» **WORK TO COMPLETE**:
Up to and including the line that contains "Zahraničné vzťahy", repeat the entries below exactly from the first line on. Do not carry over any pictures.

» **INPUT FOR THIS TASK**:
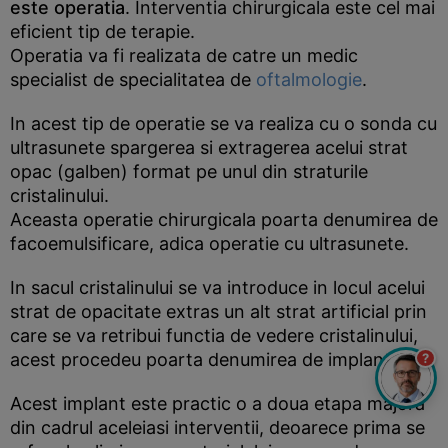
este operatia
. Interventia chirurgicala este cel mai
eficient tip de terapie.
Operatia va fi realizata de catre un medic
specialist de specialitatea de
oftalmologie
.
In acest tip de operatie se va realiza cu o sonda cu
ultrasunete spargerea si extragerea acelui strat
opac (galben) format pe unul din straturile
cristalinului.
Aceasta operatie chirurgicala poarta denumirea de
facoemulsificare, adica operatie cu ultrasunete.
In sacul cristalinului se va introduce in locul acelui
strat de opacitate extras un alt strat artificial prin
care se va retribui functia de vedere cristalinului,
acest procedeu poarta denumirea de implant.
?
Acest implant este practic o a doua etapa majora
din cadrul aceleiasi interventii, deoarece prima se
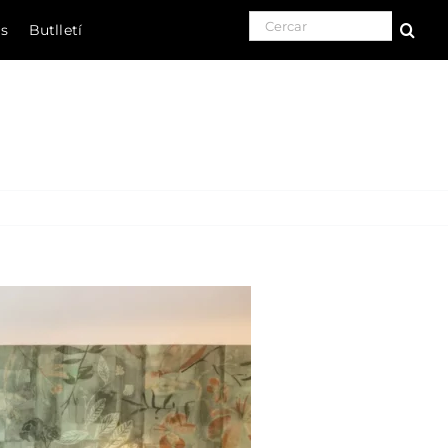
Search for:
ls
Butlletí
Natura
Cultura
Gastronomia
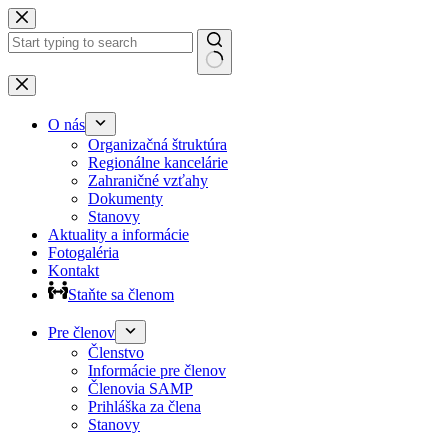
Preskočiť
na
obsah
Žiadne
výsledky
O nás
Organizačná štruktúra
Regionálne kancelárie
Zahraničné vzťahy
Dokumenty
Stanovy
Aktuality a informácie
Fotogaléria
Kontakt
Staňte sa členom
Pre členov
Členstvo
Informácie pre členov
Členovia SAMP
Prihláška za člena
Stanovy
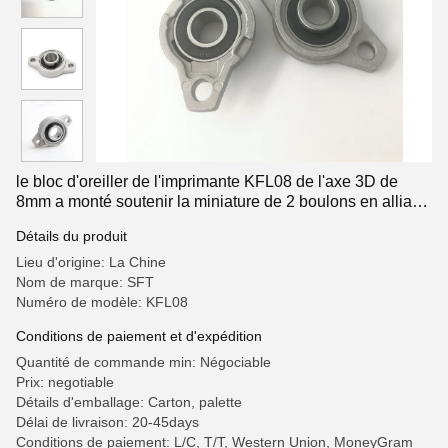
le bloc d'oreiller de l'imprimante KFL08 de l'axe 3D de
8mm a monté soutenir la miniature de 2 boulons en alliage
de zinc
Détails du produit
Lieu d'origine: La Chine
Nom de marque: SFT
Numéro de modèle: KFL08
Conditions de paiement et d'expédition
Quantité de commande min: Négociable
Prix: negotiable
Détails d'emballage: Carton, palette
Délai de livraison: 20-45days
Conditions de paiement: L/C, T/T, Western Union, MoneyGram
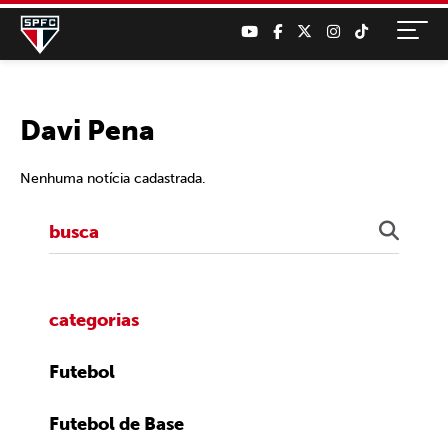
Davi Pena
Nenhuma notícia cadastrada.
categorias
Futebol
Futebol de Base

» **PROBLEM SOLUTION**:
este operatia
. Interventia chirurgicala este cel mai
eficient tip de terapie.
Operatia va fi realizata de catre un medic
specialist de specialitatea de
oftalmologie
.
In acest tip de operatie se va realiza cu o sonda cu
ultrasunete spargerea si extragerea acelui strat
opac (galben) format pe unul din straturile
cristalinului.
Aceasta operatie chirurgicala poarta denumirea de
facoemulsificare, adica operatie cu ultrasunete.
In sacul cristalinului se va introduce in locul acelui
strat de opacitate extras un alt strat artificial prin
care se va retribui functia de vedere cristalinului,
acest procedeu poarta denumirea de implant.
?
Acest implant este practic o a doua etapa majora
din cadrul aceleiasi interventii, deoarece prima se
Search for:
ls
Butlletí
Natura
Cultura
Gastronomia
Preskočiť
na
obsah
Žiadne
výsledky
O nás
Organizačná štruktúra
Regionálne kancelárie
Zahraničné vzťahy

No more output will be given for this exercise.